BALIKÇILIĞIN devamlılığının sağlanması için yapılması gerekenler hakkında da bilgi veren Vahdet Ünal, “AB ülkeleri ortak balıkçılık politikası için milyarlarca Euro para harcıyor. Balık stoklarını biliyorlar. Denizden ne kadar balık avlanacağını hesaplıyorlar. Her yıl hangi sularda hangi balığın hangi bölgeden avlanabileceğini açıklıyorlar. Bunu da AB ülkelerine bildiriyorlar. Ciddi ve durmaksızın devam eden izlenebilir bir durum tesis ediyorlar. Balık stoklarını ve onları avlayanları takip etmeniz gerekiyor. Eğer denizlerdeki denge balıkçının lehine bozulursa aşırı avcılık ortaya çıkıyor. Türkiye’nin en güçlü 50 balıkçı teknesi dünya sularında avlandığı halde Türkiye sularındaki aşırı avcılık net bir şekilde gözüküyor” diye konuştu.

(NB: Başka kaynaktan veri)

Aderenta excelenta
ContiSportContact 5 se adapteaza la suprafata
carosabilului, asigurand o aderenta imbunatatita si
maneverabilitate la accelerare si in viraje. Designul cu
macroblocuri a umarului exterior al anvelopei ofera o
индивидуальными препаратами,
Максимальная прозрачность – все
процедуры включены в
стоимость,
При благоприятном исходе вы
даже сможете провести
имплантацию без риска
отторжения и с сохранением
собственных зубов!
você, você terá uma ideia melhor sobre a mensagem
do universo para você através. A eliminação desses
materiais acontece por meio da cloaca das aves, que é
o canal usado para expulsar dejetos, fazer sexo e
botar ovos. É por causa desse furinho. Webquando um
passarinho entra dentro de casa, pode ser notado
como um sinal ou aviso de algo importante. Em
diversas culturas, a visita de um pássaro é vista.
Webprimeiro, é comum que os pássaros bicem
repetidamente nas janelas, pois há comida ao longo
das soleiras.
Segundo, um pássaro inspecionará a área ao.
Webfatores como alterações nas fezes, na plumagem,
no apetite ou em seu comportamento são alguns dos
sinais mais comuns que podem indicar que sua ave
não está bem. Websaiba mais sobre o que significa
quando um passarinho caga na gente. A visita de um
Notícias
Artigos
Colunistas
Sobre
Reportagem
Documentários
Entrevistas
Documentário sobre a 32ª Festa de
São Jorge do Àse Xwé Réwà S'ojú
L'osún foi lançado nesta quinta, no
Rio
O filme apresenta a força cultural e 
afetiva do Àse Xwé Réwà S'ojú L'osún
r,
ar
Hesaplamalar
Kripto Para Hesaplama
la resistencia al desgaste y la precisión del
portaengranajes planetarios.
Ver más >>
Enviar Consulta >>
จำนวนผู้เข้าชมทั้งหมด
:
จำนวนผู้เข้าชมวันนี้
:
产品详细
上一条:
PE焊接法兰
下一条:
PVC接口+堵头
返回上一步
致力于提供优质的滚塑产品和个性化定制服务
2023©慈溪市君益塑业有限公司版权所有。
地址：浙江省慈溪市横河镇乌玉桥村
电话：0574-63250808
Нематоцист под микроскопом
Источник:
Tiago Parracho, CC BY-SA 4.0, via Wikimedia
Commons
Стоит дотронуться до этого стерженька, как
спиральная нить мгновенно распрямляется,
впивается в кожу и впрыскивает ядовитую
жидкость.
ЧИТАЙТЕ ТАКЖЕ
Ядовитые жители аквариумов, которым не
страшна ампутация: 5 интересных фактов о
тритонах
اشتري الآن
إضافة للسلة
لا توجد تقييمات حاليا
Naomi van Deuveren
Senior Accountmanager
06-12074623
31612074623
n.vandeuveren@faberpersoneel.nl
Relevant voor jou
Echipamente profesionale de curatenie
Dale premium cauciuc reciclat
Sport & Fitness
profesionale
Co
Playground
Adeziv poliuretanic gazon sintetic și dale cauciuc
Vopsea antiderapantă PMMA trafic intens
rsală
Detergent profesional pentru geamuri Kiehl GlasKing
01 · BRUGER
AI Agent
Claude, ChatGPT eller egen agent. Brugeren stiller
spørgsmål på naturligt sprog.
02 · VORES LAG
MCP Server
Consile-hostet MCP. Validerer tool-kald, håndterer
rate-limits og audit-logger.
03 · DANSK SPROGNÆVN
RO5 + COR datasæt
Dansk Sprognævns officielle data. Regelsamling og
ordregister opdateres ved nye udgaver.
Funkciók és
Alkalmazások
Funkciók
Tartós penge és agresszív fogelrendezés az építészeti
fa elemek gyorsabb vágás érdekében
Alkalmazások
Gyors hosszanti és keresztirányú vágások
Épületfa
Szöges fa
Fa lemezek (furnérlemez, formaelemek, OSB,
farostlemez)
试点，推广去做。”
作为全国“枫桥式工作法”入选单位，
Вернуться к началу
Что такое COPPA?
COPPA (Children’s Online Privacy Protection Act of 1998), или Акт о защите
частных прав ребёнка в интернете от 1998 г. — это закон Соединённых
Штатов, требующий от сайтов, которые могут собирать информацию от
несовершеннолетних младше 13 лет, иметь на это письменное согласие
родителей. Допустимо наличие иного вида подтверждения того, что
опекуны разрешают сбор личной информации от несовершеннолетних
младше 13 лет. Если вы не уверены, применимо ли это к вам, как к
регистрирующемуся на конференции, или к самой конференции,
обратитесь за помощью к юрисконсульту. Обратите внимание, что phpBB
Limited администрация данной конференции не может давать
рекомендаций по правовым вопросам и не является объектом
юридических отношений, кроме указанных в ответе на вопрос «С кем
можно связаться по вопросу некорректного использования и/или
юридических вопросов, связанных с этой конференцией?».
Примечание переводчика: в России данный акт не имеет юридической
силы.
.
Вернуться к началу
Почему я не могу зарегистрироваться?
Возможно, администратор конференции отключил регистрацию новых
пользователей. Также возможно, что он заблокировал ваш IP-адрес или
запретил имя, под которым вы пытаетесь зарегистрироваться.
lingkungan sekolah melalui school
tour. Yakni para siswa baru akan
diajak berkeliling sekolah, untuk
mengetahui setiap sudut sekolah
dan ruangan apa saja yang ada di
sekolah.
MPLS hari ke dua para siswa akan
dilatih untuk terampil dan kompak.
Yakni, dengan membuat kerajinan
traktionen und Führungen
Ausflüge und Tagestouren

BÖLGESEL YÖNETİM PROGRAMINA GEÇİLMELİ

BALIKÇILARA verilen mazot desteğinin de farklı durumlara yol açtığını söyleyen Vahdet Ünal, şunları söyledi: “Yıllarca mazot desteği istedi balıkçılar, para kazanamadıklarını söylediler. Bu destek en sonunda balıkçılara verildi. Ancak daha çok avcılığın önü açıldı. Bir an önce geçmişte olduğu gibi balıkçı teknesi geri alım programı başlamalı. Kesinlikle bölgesel olarak balıkçı filoları ve stokların dengede yönetildiği bir modele geçilmeli. Belli sularda belli miktarda tekne ile ne kadar olduğu bilinen balıklar avlanmalı. Bölgesel balıkçılık yönetim programına acilen geçilmeli.”

KOTA SİSTEMİ GEREKİYOR

KÜRESEL ısınma ile birlikte deniz suyu sıcaklıklarının yükseldiğine dikkat çeken Ege Üniversitesi Su Ürünleri Fakültesi’nden Prof. Dr. Okan Akyol, “Hamsi, deniz suyu sıcaklığı 15 dereceyken sürü oluşturabiliyor. Ancak sular yeterince soğumadığı için sürü oluşumları tamamlanamıyor. Eskiden hangi balığın hangi dönemde hangi bölgede olduğu ya da gezdiği bilinirdi. Şimdi ise sapmalar oldu. Teknelerin motor gücü ve teknoloji ilerledikçe avlanma da arttı. Biyolojik olarak sürdürülemez bir durum yaşanıyor. Balıkların göç döneminde Boğaz’larda ve Marmara Denizi’nde aşırı bir avlanma oluyor. Palamut, lüfer ve uskumru çok avlandı. Şimdi uskumru yok denecek kadar az. Palamutta da benzer bir durum yaşanıyor. 10 yıllık periyotlarda palamut, uskumru ve lüferde dip yaşanır. Belki o süreçteyiz ancak bunun da araştırılması gerekiyor. Balıkçılık bir an önce kontrol altına alınmalı. Balıkçı teknelerinin motor gücü düşürülüp stoklar takip edilerek kota sistemine geçmek gerekiyor” diye konuştu.